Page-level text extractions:
=== Begin Enclosure ===

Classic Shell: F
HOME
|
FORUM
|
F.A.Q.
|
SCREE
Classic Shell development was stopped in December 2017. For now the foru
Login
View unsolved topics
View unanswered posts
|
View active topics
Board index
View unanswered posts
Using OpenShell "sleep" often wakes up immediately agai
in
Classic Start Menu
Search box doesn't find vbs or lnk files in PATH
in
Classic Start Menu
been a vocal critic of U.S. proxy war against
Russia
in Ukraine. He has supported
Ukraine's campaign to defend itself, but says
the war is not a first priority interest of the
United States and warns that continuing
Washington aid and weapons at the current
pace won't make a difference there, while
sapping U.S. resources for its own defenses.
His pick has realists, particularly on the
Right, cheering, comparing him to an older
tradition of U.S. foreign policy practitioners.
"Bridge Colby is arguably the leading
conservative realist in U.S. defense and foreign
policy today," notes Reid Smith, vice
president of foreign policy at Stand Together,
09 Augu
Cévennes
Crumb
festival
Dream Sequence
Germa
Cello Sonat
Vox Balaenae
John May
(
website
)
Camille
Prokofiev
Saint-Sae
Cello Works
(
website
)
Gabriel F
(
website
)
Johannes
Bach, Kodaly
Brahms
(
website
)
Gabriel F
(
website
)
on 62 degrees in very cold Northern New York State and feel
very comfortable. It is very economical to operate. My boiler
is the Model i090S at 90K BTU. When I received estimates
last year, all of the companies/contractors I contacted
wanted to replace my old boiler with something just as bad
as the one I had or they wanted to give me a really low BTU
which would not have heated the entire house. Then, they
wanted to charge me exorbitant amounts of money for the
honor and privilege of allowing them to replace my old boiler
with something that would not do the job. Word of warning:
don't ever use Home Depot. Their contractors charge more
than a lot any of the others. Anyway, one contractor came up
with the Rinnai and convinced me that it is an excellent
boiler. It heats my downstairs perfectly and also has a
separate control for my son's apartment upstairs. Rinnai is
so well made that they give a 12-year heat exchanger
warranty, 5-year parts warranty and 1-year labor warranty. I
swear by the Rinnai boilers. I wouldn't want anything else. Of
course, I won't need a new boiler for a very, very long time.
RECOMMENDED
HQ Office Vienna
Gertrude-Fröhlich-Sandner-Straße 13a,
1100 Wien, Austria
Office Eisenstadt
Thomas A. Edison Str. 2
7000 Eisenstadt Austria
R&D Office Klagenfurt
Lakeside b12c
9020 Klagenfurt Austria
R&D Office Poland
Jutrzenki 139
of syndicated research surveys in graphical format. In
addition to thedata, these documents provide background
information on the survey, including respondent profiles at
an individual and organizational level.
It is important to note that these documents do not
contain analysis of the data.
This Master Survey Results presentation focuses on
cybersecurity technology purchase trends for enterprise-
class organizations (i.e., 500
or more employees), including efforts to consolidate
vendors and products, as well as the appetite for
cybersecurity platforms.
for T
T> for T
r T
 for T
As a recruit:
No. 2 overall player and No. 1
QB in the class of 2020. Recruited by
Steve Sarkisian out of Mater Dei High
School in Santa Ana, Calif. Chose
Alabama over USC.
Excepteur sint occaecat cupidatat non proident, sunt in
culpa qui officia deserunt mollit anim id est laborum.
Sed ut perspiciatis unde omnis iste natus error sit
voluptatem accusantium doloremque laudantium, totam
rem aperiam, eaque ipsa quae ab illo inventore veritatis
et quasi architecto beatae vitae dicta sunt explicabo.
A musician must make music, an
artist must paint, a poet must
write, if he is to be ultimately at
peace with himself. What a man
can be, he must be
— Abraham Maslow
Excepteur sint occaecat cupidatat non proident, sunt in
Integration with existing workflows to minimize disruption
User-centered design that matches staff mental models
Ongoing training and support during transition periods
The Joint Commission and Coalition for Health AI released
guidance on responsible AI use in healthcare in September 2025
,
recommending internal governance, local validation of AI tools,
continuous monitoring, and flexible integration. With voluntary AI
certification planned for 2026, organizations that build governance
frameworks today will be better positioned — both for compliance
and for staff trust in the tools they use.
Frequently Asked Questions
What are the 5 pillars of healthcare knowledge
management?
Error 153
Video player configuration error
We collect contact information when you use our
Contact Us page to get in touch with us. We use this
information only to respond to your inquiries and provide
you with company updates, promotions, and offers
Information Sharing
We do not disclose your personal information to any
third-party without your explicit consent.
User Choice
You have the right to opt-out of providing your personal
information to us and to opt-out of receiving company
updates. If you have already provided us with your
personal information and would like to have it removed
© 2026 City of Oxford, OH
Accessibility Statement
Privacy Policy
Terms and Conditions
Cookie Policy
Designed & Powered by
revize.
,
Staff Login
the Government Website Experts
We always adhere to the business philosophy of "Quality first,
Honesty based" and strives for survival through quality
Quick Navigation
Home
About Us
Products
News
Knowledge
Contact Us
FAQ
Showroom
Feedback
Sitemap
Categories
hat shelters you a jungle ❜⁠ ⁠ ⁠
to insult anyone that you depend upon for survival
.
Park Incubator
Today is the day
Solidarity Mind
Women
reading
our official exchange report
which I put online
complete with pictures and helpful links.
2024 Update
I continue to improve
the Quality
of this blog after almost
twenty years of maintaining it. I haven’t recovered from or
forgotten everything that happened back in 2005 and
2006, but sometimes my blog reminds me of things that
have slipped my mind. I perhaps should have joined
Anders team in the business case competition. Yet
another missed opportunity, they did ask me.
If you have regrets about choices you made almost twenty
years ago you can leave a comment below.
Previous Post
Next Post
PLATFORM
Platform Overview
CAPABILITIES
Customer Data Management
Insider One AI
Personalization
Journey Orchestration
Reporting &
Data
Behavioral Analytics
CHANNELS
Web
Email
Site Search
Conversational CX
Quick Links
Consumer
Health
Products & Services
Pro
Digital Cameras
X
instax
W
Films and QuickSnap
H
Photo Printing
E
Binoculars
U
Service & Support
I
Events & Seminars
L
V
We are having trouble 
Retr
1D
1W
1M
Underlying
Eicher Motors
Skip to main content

=== End Enclosure ===

**Assignment**
Give back the complete data, each line unchanged.

**Task answer**
Classic Shell: F
HOME
|
FORUM
|
F.A.Q.
|
SCREE
Classic Shell development was stopped in December 2017. For now the foru
Login
View unsolved topics
View unanswered posts
|
View active topics
Board index
View unanswered posts
Using OpenShell "sleep" often wakes up immediately agai
in
Classic Start Menu
Search box doesn't find vbs or lnk files in PATH
in
Classic Start Menu
been a vocal critic of U.S. proxy war against
Russia
in Ukraine. He has supported
Ukraine's campaign to defend itself, but says
the war is not a first priority interest of the
United States and warns that continuing
Washington aid and weapons at the current
pace won't make a difference there, while
sapping U.S. resources for its own defenses.
His pick has realists, particularly on the
Right, cheering, comparing him to an older
tradition of U.S. foreign policy practitioners.
"Bridge Colby is arguably the leading
conservative realist in U.S. defense and foreign
policy today," notes Reid Smith, vice
president of foreign policy at Stand Together,
09 Augu
Cévennes
Crumb
festival
Dream Sequence
Germa
Cello Sonat
Vox Balaenae
John May
(
website
)
Camille
Prokofiev
Saint-Sae
Cello Works
(
website
)
Gabriel F
(
website
)
Johannes
Bach, Kodaly
Brahms
(
website
)
Gabriel F
(
website
)
on 62 degrees in very cold Northern New York State and feel
very comfortable. It is very economical to operate. My boiler
is the Model i090S at 90K BTU. When I received estimates
last year, all of the companies/contractors I contacted
wanted to replace my old boiler with something just as bad
as the one I had or they wanted to give me a really low BTU
which would not have heated the entire house. Then, they
wanted to charge me exorbitant amounts of money for the
honor and privilege of allowing them to replace my old boiler
with something that would not do the job. Word of warning:
don't ever use Home Depot. Their contractors charge more
than a lot any of the others. Anyway, one contractor came up
with the Rinnai and convinced me that it is an excellent
boiler. It heats my downstairs perfectly and also has a
separate control for my son's apartment upstairs. Rinnai is
so well made that they give a 12-year heat exchanger
warranty, 5-year parts warranty and 1-year labor warranty. I
swear by the Rinnai boilers. I wouldn't want anything else. Of
course, I won't need a new boiler for a very, very long time.
RECOMMENDED
HQ Office Vienna
Gertrude-Fröhlich-Sandner-Straße 13a,
1100 Wien, Austria
Office Eisenstadt
Thomas A. Edison Str. 2
7000 Eisenstadt Austria
R&D Office Klagenfurt
Lakeside b12c
9020 Klagenfurt Austria
R&D Office Poland
Jutrzenki 139
of syndicated research surveys in graphical format. In
addition to thedata, these documents provide background
information on the survey, including respondent profiles at
an individual and organizational level.
It is important to note that these documents do not
contain analysis of the data.
This Master Survey Results presentation focuses on
cybersecurity technology purchase trends for enterprise-
class organizations (i.e., 500
or more employees), including efforts to consolidate
vendors and products, as well as the appetite for
cybersecurity platforms.
for T
T> for T
r T
 for T
As a recruit:
No. 2 overall player and No. 1
QB in the class of 2020. Recruited by
Steve Sarkisian out of Mater Dei High
School in Santa Ana, Calif. Chose
Alabama over USC.
Excepteur sint occaecat cupidatat non proident, sunt in
culpa qui officia deserunt mollit anim id est laborum.
Sed ut perspiciatis unde omnis iste natus error sit
voluptatem accusantium doloremque laudantium, totam
rem aperiam, eaque ipsa quae ab illo inventore veritatis
et quasi architecto beatae vitae dicta sunt explicabo.
A musician must make music, an
artist must paint, a poet must
write, if he is to be ultimately at
peace with himself. What a man
can be, he must be
— Abraham Maslow
Excepteur sint occaecat cupidatat non proident, sunt in
Integration with existing workflows to minimize disruption
User-centered design that matches staff mental models
Ongoing training and support during transition periods
The Joint Commission and Coalition for Health AI released
guidance on responsible AI use in healthcare in September 2025
,
recommending internal governance, local validation of AI tools,
continuous monitoring, and flexible integration. With voluntary AI
certification planned for 2026, organizations that build governance
frameworks today will be better positioned — both for compliance
and for staff trust in the tools they use.
Frequently Asked Questions
What are the 5 pillars of healthcare knowledge
management?
Error 153
Video player configuration error
We collect contact information when you use our
Contact Us page to get in touch with us. We use this
information only to respond to your inquiries and provide
you with company updates, promotions, and offers
Information Sharing
We do not disclose your personal information to any
third-party without your explicit consent.
User Choice
You have the right to opt-out of providing your personal
information to us and to opt-out of receiving company
updates. If you have already provided us with your
personal information and would like to have it removed
© 2026 City of Oxford, OH
Accessibility Statement
Privacy Policy
Terms and Conditions
Cookie Policy
Designed & Powered by
revize.
,
Staff Login
the Government Website Experts
We always adhere to the business philosophy of "Quality first,
Honesty based" and strives for survival through quality
Quick Navigation
Home
About Us
Products
News
Knowledge
Contact Us
FAQ
Showroom
Feedback
Sitemap
Categories
hat shelters you a jungle ❜⁠ ⁠ ⁠
to insult anyone that you depend upon for survival
.
Park Incubator
Today is the day
Solidarity Mind
Women
reading
our official exchange report
which I put online
complete with pictures and helpful links.
2024 Update
I continue to improve
the Quality
of this blog after almost
twenty years of maintaining it. I haven’t recovered from or
forgotten everything that happened back in 2005 and
2006, but sometimes my blog reminds me of things that
have slipped my mind. I perhaps should have joined
Anders team in the business case competition. Yet
another missed opportunity, they did ask me.
If you have regrets about choices you made almost twenty
years ago you can leave a comment below.
Previous Post
Next Post
PLATFORM
Platform Overview
CAPABILITIES
Customer Data Management
Insider One AI
Personalization
Journey Orchestration
Reporting &
Data
Behavioral Analytics
CHANNELS
Web
Email
Site Search
Conversational CX
Quick Links
Consumer
Health
Products & Services
Pro
Digital Cameras
X
instax
W
Films and QuickSnap
H
Photo Printing
E
Binoculars
U
Service & Support
I
Events & Seminars
L
V
We are having trouble 
Retr
1D
1W
1M
Underlying
Eicher Motors
Skip to main content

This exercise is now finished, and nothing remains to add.